A tonsillectomy and adenoidectomy is one of the safest and most common procedures performed on pediatric patients under the age of 15.

More than half a million of these surgeries are performed each year — the overwhelming majority of which are done on an outpatient basis.

When I was nine, however, things were a little bit different in health care.

It wasn’t so long ago that the surgeon smoked a cig while he briefed me and my folks on what was about to happen (the good ol’ days according to my two-pack-a-day grandmom). It was still the late 80s, though. That meant I had to spend the night in the hospital.

The entire episode was a nightmare scenario for nine-year-old me.

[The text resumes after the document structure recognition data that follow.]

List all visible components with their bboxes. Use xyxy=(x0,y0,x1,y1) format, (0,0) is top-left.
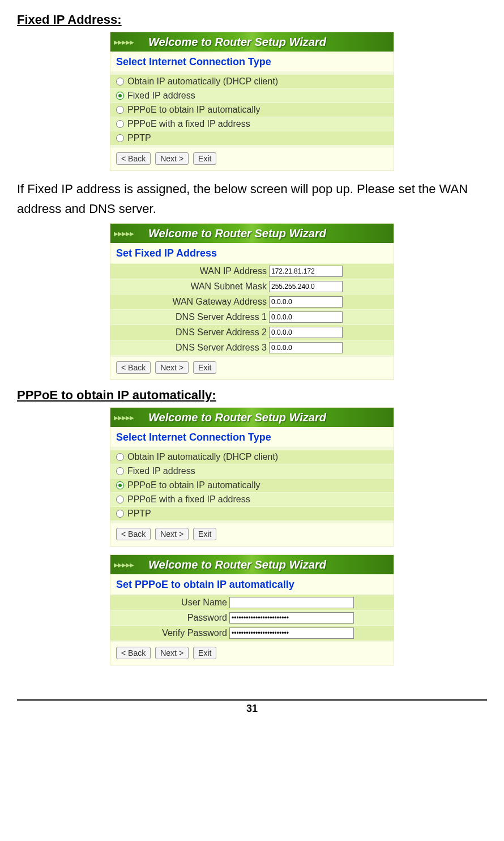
field-label: WAN Gateway Address xyxy=(114,297,269,307)
exit-button[interactable]: Exit xyxy=(193,528,216,540)
radio-label: Fixed IP address xyxy=(127,91,195,101)
wizard-banner: ▶▶▶▶▶ Welcome to Router Setup Wizard xyxy=(110,32,394,52)
back-button[interactable]: < Back xyxy=(116,152,151,165)
radio-icon[interactable] xyxy=(116,134,124,142)
body-paragraph: If Fixed IP address is assigned, the bel… xyxy=(17,179,487,219)
field-label: WAN Subnet Mask xyxy=(114,281,269,292)
ip-input[interactable] xyxy=(269,266,343,277)
wizard-title: Welcome to Router Setup Wizard xyxy=(148,558,326,571)
form-row: DNS Server Address 3 xyxy=(110,340,394,356)
field-label: DNS Server Address 3 xyxy=(114,343,269,353)
wizard-subtitle: Select Internet Connection Type xyxy=(110,427,394,447)
radio-icon[interactable] xyxy=(116,481,124,489)
radio-icon[interactable] xyxy=(116,78,124,86)
radio-icon[interactable] xyxy=(116,92,124,100)
field-label: Verify Password xyxy=(114,628,229,638)
ip-input[interactable] xyxy=(269,342,343,353)
wizard-banner: ▶▶▶▶▶ Welcome to Router Setup Wizard xyxy=(110,408,394,427)
radio-label: PPPoE to obtain IP automatically xyxy=(127,105,260,115)
wizard-banner: ▶▶▶▶▶ Welcome to Router Setup Wizard xyxy=(110,555,394,574)
exit-button[interactable]: Exit xyxy=(193,361,216,374)
form-row: WAN Subnet Mask xyxy=(110,279,394,294)
wizard-subtitle: Set PPPoE to obtain IP automatically xyxy=(110,574,394,594)
chevron-icon: ▶▶▶▶▶ xyxy=(114,562,134,568)
wizard-title: Welcome to Router Setup Wizard xyxy=(148,411,326,424)
section-heading: PPPoE to obtain IP automatically: xyxy=(17,388,487,403)
page-number: 31 xyxy=(17,699,487,715)
chevron-icon: ▶▶▶▶▶ xyxy=(114,39,134,45)
radio-icon[interactable] xyxy=(116,106,124,114)
wizard-title: Welcome to Router Setup Wizard xyxy=(148,227,326,240)
radio-label: Fixed IP address xyxy=(127,466,195,476)
radio-label: PPPoE with a fixed IP address xyxy=(127,494,250,505)
radio-icon[interactable] xyxy=(116,496,124,503)
username-input[interactable] xyxy=(229,597,354,608)
back-button[interactable]: < Back xyxy=(116,528,151,540)
radio-option[interactable]: Fixed IP address xyxy=(110,89,394,103)
form-row: Password xyxy=(110,611,394,626)
radio-icon[interactable] xyxy=(116,453,124,461)
wizard-panel-fixed-ip-form: ▶▶▶▶▶ Welcome to Router Setup Wizard Set… xyxy=(110,223,394,380)
next-button[interactable]: Next > xyxy=(155,152,189,165)
radio-icon[interactable] xyxy=(116,120,124,128)
radio-icon[interactable] xyxy=(116,510,124,518)
back-button[interactable]: < Back xyxy=(116,361,151,374)
radio-label: PPPoE with a fixed IP address xyxy=(127,119,250,129)
password-input[interactable] xyxy=(229,627,354,639)
ip-input[interactable] xyxy=(269,296,343,308)
form-row: WAN IP Address xyxy=(110,264,394,279)
chevron-icon: ▶▶▶▶▶ xyxy=(114,415,134,421)
field-label: DNS Server Address 1 xyxy=(114,312,269,322)
form-row: WAN Gateway Address xyxy=(110,294,394,310)
radio-option[interactable]: Fixed IP address xyxy=(110,464,394,479)
radio-option[interactable]: PPTP xyxy=(110,131,394,146)
radio-option[interactable]: Obtain IP automatically (DHCP client) xyxy=(110,75,394,89)
next-button[interactable]: Next > xyxy=(155,361,189,374)
next-button[interactable]: Next > xyxy=(155,528,189,540)
radio-icon[interactable] xyxy=(116,467,124,475)
exit-button[interactable]: Exit xyxy=(193,152,216,165)
radio-option[interactable]: Obtain IP automatically (DHCP client) xyxy=(110,450,394,464)
field-label: User Name xyxy=(114,597,229,608)
ip-input[interactable] xyxy=(269,311,343,323)
form-row: DNS Server Address 2 xyxy=(110,325,394,340)
radio-label: Obtain IP automatically (DHCP client) xyxy=(127,452,278,462)
ip-input[interactable] xyxy=(269,327,343,338)
radio-option[interactable]: PPPoE to obtain IP automatically xyxy=(110,479,394,493)
wizard-panel-connection-type-fixed: ▶▶▶▶▶ Welcome to Router Setup Wizard Sel… xyxy=(110,32,394,171)
back-button[interactable]: < Back xyxy=(116,647,151,659)
radio-label: PPPoE to obtain IP automatically xyxy=(127,480,260,490)
next-button[interactable]: Next > xyxy=(155,647,189,659)
field-label: WAN IP Address xyxy=(114,266,269,276)
radio-option[interactable]: PPPoE with a fixed IP address xyxy=(110,117,394,131)
form-row: User Name xyxy=(110,595,394,611)
wizard-subtitle: Select Internet Connection Type xyxy=(110,52,394,71)
exit-button[interactable]: Exit xyxy=(193,647,216,659)
form-row: DNS Server Address 1 xyxy=(110,310,394,325)
wizard-panel-pppoe-form: ▶▶▶▶▶ Welcome to Router Setup Wizard Set… xyxy=(110,554,394,665)
wizard-subtitle: Set Fixed IP Address xyxy=(110,243,394,263)
wizard-banner: ▶▶▶▶▶ Welcome to Router Setup Wizard xyxy=(110,224,394,243)
section-heading: Fixed IP Address: xyxy=(17,12,487,27)
wizard-panel-connection-type-pppoe: ▶▶▶▶▶ Welcome to Router Setup Wizard Sel… xyxy=(110,407,394,547)
field-label: DNS Server Address 2 xyxy=(114,327,269,338)
radio-option[interactable]: PPTP xyxy=(110,507,394,521)
ip-input[interactable] xyxy=(269,281,343,292)
chevron-icon: ▶▶▶▶▶ xyxy=(114,230,134,237)
radio-label: Obtain IP automatically (DHCP client) xyxy=(127,76,278,87)
field-label: Password xyxy=(114,613,229,623)
form-row: Verify Password xyxy=(110,626,394,641)
radio-option[interactable]: PPPoE with a fixed IP address xyxy=(110,493,394,507)
radio-label: PPTP xyxy=(127,509,151,519)
radio-option[interactable]: PPPoE to obtain IP automatically xyxy=(110,103,394,117)
password-input[interactable] xyxy=(229,612,354,624)
radio-label: PPTP xyxy=(127,133,151,143)
wizard-title: Welcome to Router Setup Wizard xyxy=(148,36,326,49)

I was terrified to, as my Uncle Carmen put it, “go under the knife.” Prior to my procedure, my classmates said their goodbyes to me like I was heading off to war, all while J Dog told me (probably) fabricated stories about the many, many surgeries he’d heard about going terribly wrong.

Bringing my security blanket — a pathetically threadbare piece of yellow fabric I, apparently lacking inspiration or creativity, named “Blanky” — did nothing to calm my frazzled nerves. By the time I was ready to go under anesthesia, my wild imagination had gotten the better of me, and I was convinced the T&A would be the end of me.

“What if the anesthesia doesn’t work, and I feel everything and I mean E-V-E-R-Y-T-H-I-N-G when they’re cutting me up and the pain is so bad that I have a heart attack and die right there on that stupid table before I even turn 10 and get a chance to hit a home run or dunk a basketball?”

These were the types of fears I shared with the Buddhist-calm nurse who held my hand, rubbed my back and somehow managed to keep me from making a break for my freedom before the “mask of death” put me under.

For the life of me, I can’t remember anything about my T&A surgeon, but I’ll never forget the kindness of the nurse who cared for me preoperatively.

I’m sure that sentiment makes sense to Victoria Hammond, one of the authors of this month’s cover story on pediatric care. After all, the nurses Ms. Hammond encountered during her own teenage surgeries inspired her enough that she decided to embark on a career in pediatric OR nursing. Andrea Dyer, the other August cover story author, has described her own career as a calling. In this month’s cover story, readers will hear all about the aspects of caring for younger patients that apply to populations of all ages.

As for J Dog Burmeister, someone whom I hadn’t thought about in decades prior to working on this column, nostalgia got the better of me. I felt compelled to find out what happened to this memorable character from my past.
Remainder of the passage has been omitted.